In [147]:
from sklearn.naive_bayes import MultinomialNB
from sklearn.cross_validation import train_test_split
import numpy as np
import pandas as pd
from column_names import column_list
from pandas import DataFrame, Series

Loading in the data file:

In [148]:
spam_df = pd.read_csv('spambase.data', names = column_list, index_col = False)

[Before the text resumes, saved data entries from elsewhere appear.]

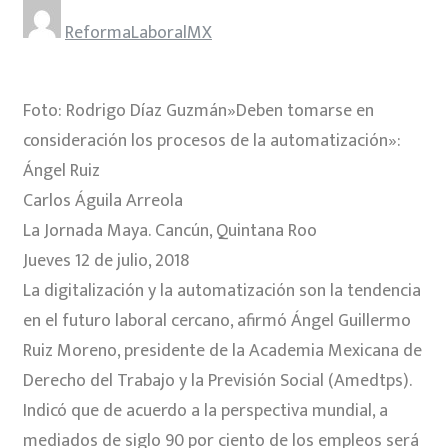
ReformaLaboralMX
Foto: Rodrigo Díaz Guzmán»Deben tomarse en
consideración los procesos de la automatización»:
Ángel Ruiz
Carlos Águila Arreola
La Jornada Maya.
Cancún, Quintana Roo
Jueves 12 de julio, 2018
La digitalización y la automatización son la tendencia
en el futuro laboral cercano, afirmó Ángel Guillermo
Ruiz Moreno, presidente de la Academia Mexicana de
Derecho del Trabajo y la Previsión Social (Amedtps).
Indicó que de acuerdo a la perspectiva mundial, a
mediados de siglo 90 por ciento de los empleos será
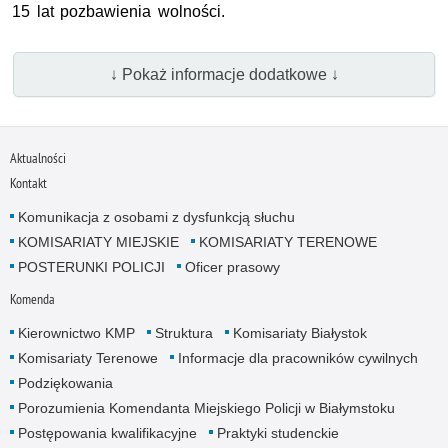
15 lat pozbawienia wolności.
↓ Pokaż informacje dodatkowe ↓
Aktualności
Kontakt
Komunikacja z osobami z dysfunkcją słuchu
KOMISARIATY MIEJSKIE
KOMISARIATY TERENOWE
POSTERUNKI POLICJI
Oficer prasowy
Komenda
Kierownictwo KMP
Struktura
Komisariaty Białystok
Komisariaty Terenowe
Informacje dla pracowników cywilnych
Podziękowania
Porozumienia Komendanta Miejskiego Policji w Białymstoku
Postępowania kwalifikacyjne
Praktyki studenckie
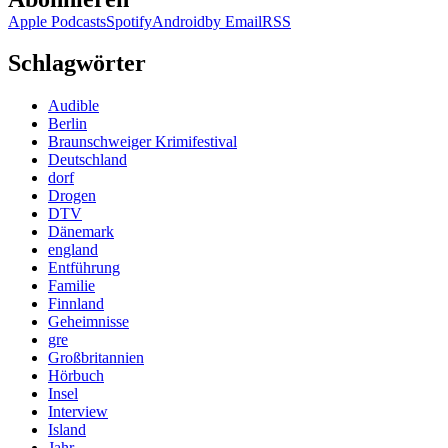
Apple Podcasts
Spotify
Android
by Email
RSS
Schlagwörter
Audible
Berlin
Braunschweiger Krimifestival
Deutschland
dorf
Drogen
DTV
Dänemark
england
Entführung
Familie
Finnland
Geheimnisse
gre
Großbritannien
Hörbuch
Insel
Interview
Island
Jahr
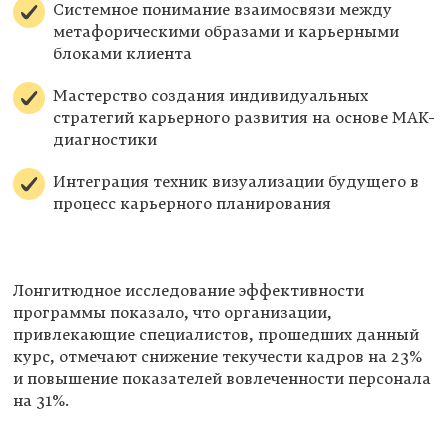
Системное понимание взаимосвязи между
метафорическими образами и карьерными
блоками клиента
Мастерство создания индивидуальных
стратегий карьерного развития на основе МАК-
диагностики
Интеграция техник визуализации будущего в
процесс карьерного планирования
Лонгитюдное исследование эффективности
программы показало, что организации,
привлекающие специалистов, прошедших данный
курс, отмечают снижение текучести кадров на 23%
и повышение показателей вовлеченности персонала
на 31%.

Since we are going to split the given dataset into train and test datasets let's find out the shape of the original data, so later we will be able to check if `train_test_split` method splitted the data according to the set of parameters:

In [149]:
spam_df.shape

(4601, 58)

Before we split the data we need to assign to $X$ and $y$ variables the data from the original dataset. Since our goal is to classify spam then the very last Series (1 - spam; 0 - not spam) of the original DataFrame has to be assign to variable $y$. And the rest of the DataFrame is assigned to variable $X$.   

In [150]:
#X = spam_df.drop('spam', axis = 1)
X = spam_df[column_list[:-1]]
y = spam_df['spam']

Splitting the original dataset into training and testing datasets (60/40):

In [151]:
X_train, X_test, y_train, y_test = train_test_split(X, y, train_size = 0.6, random_state = 42)

In [152]:
X_train.shape

(2760, 57)

Let's check the `train_test_split` function: 2760 rows is 60% of 4601 rows of the original dataset (2760 / 4601 = 0.599)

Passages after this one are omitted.